Callbacks and Delays in a select/poll loop - c++

One can use poll/select when writing a server that can service multiple clients all in the same thread. select and poll, however need a file descriptor to work. For this reason, I am uncertain how to perform simple asynchronous operations, like implementing a simple callback to break up a long running operation or a delayed callback without exiting the select/poll loop. How does one go about doing this? Ideally, I would like to do this without resorting to spawning new threads.
In a nutshell, I am looking for a mechanism with which I can perform ALL asynchronous operations. The windows WaitForMultipleObjects or Symbian TRequestStatus seems a much more suited to generalized asynchronous operations.

For arbitrary callbacks, maintain a POSIX pipe (see pipe(2)). When you want to do a deferred call, write a struct consisting of a function pointer and optional context pointer to the write end. The read end is just another input for select. If it selects readable, read the same struct, and call the function with the context as argument.
For timed callbacks, maintain a list in order of due time. Entries in the list are structs of e.g. { due time (as interval since previous callback); function pointer; optional context pointer }. If this list is empty, block forever in select(). Otherwise, timeout when the first event is due. Before each call to select, recalculate the first event's due time.
Hide the details behind a reasonable interface.

select() and poll() are syscalls - it means that your program is calling OS kernel to do something and your program can do nothing while waiting for return from kernel, unless you use other thread.
Although select() and poll() are used for async I/O, these functions (syscalls) are not async - they will block (unless you specify some timeout) until there is something happened with the descriptor you are watching.
Best strategy would be to check descriptors time to time (specifying small timeout value), and if there is nothing, do what you want to do in idle time, otherwise process I/O.
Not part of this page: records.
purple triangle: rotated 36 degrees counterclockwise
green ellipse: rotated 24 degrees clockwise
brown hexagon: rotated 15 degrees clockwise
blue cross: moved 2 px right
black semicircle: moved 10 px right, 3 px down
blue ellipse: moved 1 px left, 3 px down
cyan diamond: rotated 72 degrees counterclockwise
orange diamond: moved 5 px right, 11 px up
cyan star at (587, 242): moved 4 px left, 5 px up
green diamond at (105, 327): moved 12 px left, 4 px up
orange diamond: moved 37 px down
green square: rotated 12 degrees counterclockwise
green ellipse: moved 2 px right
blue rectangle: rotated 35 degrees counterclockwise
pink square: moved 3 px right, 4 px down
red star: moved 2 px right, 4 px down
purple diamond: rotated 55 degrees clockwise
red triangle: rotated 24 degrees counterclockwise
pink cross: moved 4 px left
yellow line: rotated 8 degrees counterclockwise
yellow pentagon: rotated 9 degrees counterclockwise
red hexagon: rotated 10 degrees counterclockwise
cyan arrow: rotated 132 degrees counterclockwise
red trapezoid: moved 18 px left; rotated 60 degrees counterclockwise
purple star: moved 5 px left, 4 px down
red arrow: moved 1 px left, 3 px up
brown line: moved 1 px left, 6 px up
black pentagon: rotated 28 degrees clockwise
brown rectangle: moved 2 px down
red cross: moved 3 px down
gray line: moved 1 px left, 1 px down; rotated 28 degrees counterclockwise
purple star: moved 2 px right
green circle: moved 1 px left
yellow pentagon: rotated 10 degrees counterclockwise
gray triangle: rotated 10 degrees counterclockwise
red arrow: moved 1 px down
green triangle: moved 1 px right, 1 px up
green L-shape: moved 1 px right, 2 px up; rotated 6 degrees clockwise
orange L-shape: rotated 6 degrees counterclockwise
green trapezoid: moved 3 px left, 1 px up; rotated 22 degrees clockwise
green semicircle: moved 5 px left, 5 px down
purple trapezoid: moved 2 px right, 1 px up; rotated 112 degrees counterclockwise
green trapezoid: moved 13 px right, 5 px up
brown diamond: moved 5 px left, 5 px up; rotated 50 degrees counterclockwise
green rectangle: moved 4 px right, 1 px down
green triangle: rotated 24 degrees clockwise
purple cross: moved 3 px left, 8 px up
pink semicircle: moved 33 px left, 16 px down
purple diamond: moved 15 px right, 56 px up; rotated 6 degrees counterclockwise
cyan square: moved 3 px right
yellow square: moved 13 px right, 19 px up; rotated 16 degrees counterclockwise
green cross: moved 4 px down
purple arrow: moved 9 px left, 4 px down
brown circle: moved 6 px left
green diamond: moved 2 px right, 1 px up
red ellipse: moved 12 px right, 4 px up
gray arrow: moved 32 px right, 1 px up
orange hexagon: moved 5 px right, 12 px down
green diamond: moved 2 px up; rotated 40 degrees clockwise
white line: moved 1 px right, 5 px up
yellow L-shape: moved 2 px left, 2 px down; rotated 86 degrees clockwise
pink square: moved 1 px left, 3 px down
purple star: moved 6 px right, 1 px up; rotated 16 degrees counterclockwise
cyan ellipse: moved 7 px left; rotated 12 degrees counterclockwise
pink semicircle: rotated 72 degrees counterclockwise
You could take advantage of the timeout of select() or poll() to do your background stuff periodically:
for ( ;; ) {
...
int fds = select(<fds and timeout>);
if (fds < 0) {
<error occured>
} else if if (fds == 0) {
<handle timeout, do some background work.>
} else {
<handle the active file descriptors>
}
}

For an immediate callback using the select loop, one can use one of the special files like /dev/zero that are always active. The will allow select the exit soon but will allow other files to become active as well.
For timed delays, I can only thing of using the timeout on select.
Both of the above don't feel great, so please send better answers.

Related

How to stop select() immediately on closing the worker thread? [duplicate]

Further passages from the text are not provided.